Public employees should not be punished for doing the right thing. Yet many state, county, and city workers experience retaliation in the workplace after reporting misconduct, harassment, discrimination, or safety violations to a supervisor, manager, or government agency.

Retaliation in the workplace can feel sudden. An employee who had positive evaluations for years finds their performance reviews declining after filing a complaint. A worker who reported safety concerns finds themselves reassigned to a less desirable position. A city employee who supported a co-worker’s harassment complaint finds their manager suddenly hostile and their duties reduced. In California’s public sector, these patterns are not merely workplace difficulties, they can be legal violations that give rise to a retaliation claim under state law.

Legal Help for California Public Employees

Retaliation occurs when an employer takes an adverse action against an employee because that employee engaged in a legally protected activity. An adverse action is any act by an employer that negatively and significantly affects the terms and conditions of an employee’s employment. The employer does not have to fire the worker for retaliation to occur. Any adverse action tied to protected activity can give a California employee the basis for a retaliation claim.

If you are a public employee whose workplace changed after you spoke up, Hershey Law can help you understand your rights and your options.

What Qualifies as Protected Activity in California

Before an employee can establish a retaliation claim, they must show that the adverse action followed a legally protected activity. Under California law including Labor Code § 1102.5, the California Whistleblower Protection Act, and the Fair Employment and Housing Act (FEHA) protected activities cover a wide range of employee conduct.

Protected activities that employers cannot lawfully retaliate against include:

  • Filing a complaint of discrimination or harassment with a supervisor, manager, HR department, or government agency
  • Reporting suspected violations of any law, rule, or regulation to an authorized person or agency
  • Reporting unpaid wages, minimum wage violations, or other wage and hour concerns to the labor commissioner
  • Participating in or assisting with an investigation, hearing, or proceeding involving a possible violation
  • Refusing to participate in conduct the employee reasonably believes is unlawful
  • Requesting a reasonable accommodation for a disability or religious belief
  • Taking protected medical or family leave under CFRA or FMLA
  • Filing a complaint with the Equal Employment Opportunity Commission (EEOC) or the California Civil Rights Department
  • Disclosing or discussing wages with other employees
  • Reporting occupational safety concerns to a supervisor, manager, or workplace safety agency
  • Exercising rights related to immigration status under California Labor Code § 1019, which prohibits employers from retaliating against employees by reporting or threatening to report their immigration status

The EEOC considers the act of filing a complaint a protected activity and retaliation is consistently the most common issue alleged in workplace complaints filed with the EEOC. California law provides broad protections that cover not only current employees but also job applicants who experience adverse action after engaging in protected activity during a hiring process.
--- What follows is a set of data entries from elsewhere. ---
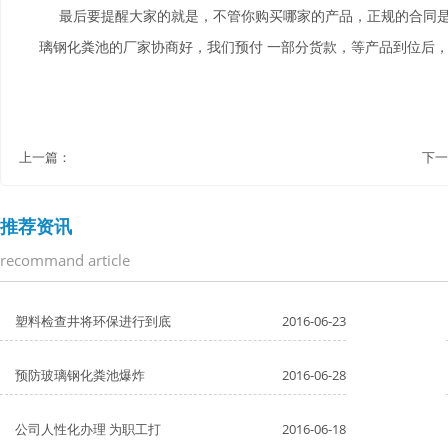
最后要提醒大家的就是，不管你购买哪家的产品，正规的合同是
璃钢化粪池的厂家协商好，我们预付 一部分货款，等产品到位后
上一篇：
下一
推荐资讯
recommand article
塑料检查井将环保进行到底
2016-06-23
预防玻璃钢化粪池爆炸
2016-06-28
公司人性化办理 为职工打
2016-06-18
An employee does not need to prove that a violation actually occurred for their protected activity to trigger anti-retaliation protections. Filing in good faith with a reasonable belief that misconduct occurred is sufficient.

Common Forms of Retaliation in California Public Workplaces

Retaliation in the workplace takes many forms. Some adverse actions are immediate and obvious. Others develop gradually through a pattern of smaller personnel decisions that, taken together, reflect a clear retaliatory motive.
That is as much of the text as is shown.